Russian Revolution: From Tsarist Rule to Bolshevik Rise
The Growth of Political Opposition
Reforms of Tsar Alexander II were paralyzed after his death in a terrorist attack. The new Tsar, Alexander III, imposed a harsh political reaction, concentrated in an attempt to standardize an empire characterized by cultural and ethnic diversity. The revolutionaries of 1905 forced his successor, Nicholas II, to make minor concessions.
- The Social Democratic Party was a Russian Marxist party founded by Plekhanov in the late nineteenth century. It joined the Second International.
- The Bolsheviks, a new trend within the Social Democratic Party led by Lenin, aimed to impose a regime of workers and peasants, based on a party system dominated by the Soviets.
- The Mensheviks, another trend within the Social Democratic Party, believed that a bourgeois revolution in Russia was favorable and that the establishment of liberalism and capitalism would lead to a socialist revolution.
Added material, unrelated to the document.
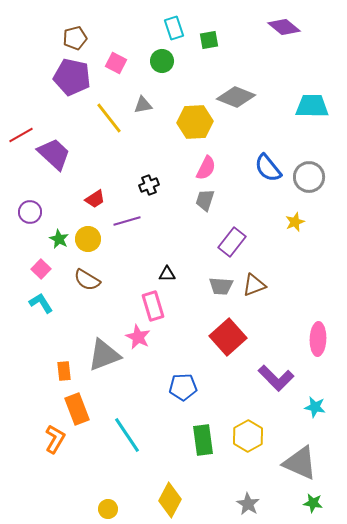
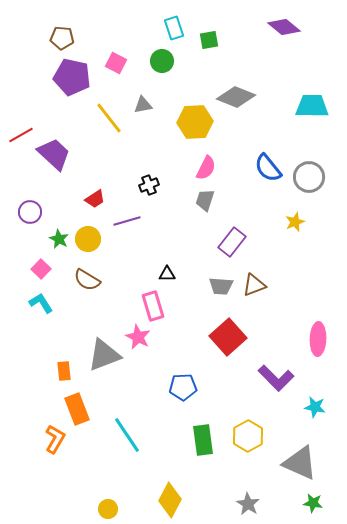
brown pentagon at (75, 38): moved 13 px left; rotated 20 degrees clockwise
Participation in the First World War
In 1914, when the Great War broke out, Russia was an empire increasingly westernized and linked to the European powers, especially France. These reasons, and their aspirations in the Balkans, led to Russia’s participation in the war.
The Soviets were assemblies of workers and peasants led by the Menshevik and Socialist-Revolutionary parties. They supported Kerensky, a moderate Socialist leader who served as Minister of Justice in the first Provisional Government and was later named Prime Minister. He chaired the government, which represented the majority of liberals in Russia and aimed to establish a democracy with a significant social component of popular character.
The Soviet Revolution
On October 25, 1917, Bolshevik soldiers, sailors, and armed supporters seized the Winter Palace, where the Kerensky government resided, and overthrew the government. Kerensky fled. A new executive was formed, consisting only of Bolsheviks: the Council of People’s Commissars, headed by Lenin, with Trotsky and Stalin.
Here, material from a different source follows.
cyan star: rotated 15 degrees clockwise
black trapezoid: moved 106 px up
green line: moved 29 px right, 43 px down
The new government quickly took its first steps: enacting the decree of peace, the decree of land, and a decree on businesses.
Withdrawal from the war led to the signing of the Treaty of Brest-Litovsk with Germany. There was more resistance in Moscow. Thereafter began the expansion of the Bolshevik revolution across the entire Russian territory.
The October Revolution and the New Bolshevik Government Measures
The Bolsheviks established a Military Revolutionary Committee against the government. They took control of telegraph and telephone central offices, railway stations, bridges, banks, official buildings, and electrical installations. On October 25, they seized the Winter Palace, where the Kerensky government was located. The government lacked support and was dismissed. Kerensky fled. The Council of People’s Commissars, headed by Lenin, Trotsky, and Stalin, was immediately created, and it took the first steps: enacting decrees on peace, land, and nationalities.
Civil War
Withdrawal from the war led to the Treaty of Brest-Litovsk, in which Russia lost a quarter of its territory to Germany. Soon after, a major expansion of the Bolsheviks began throughout the Russian territory, as they monopolized power and marginalized other political forces.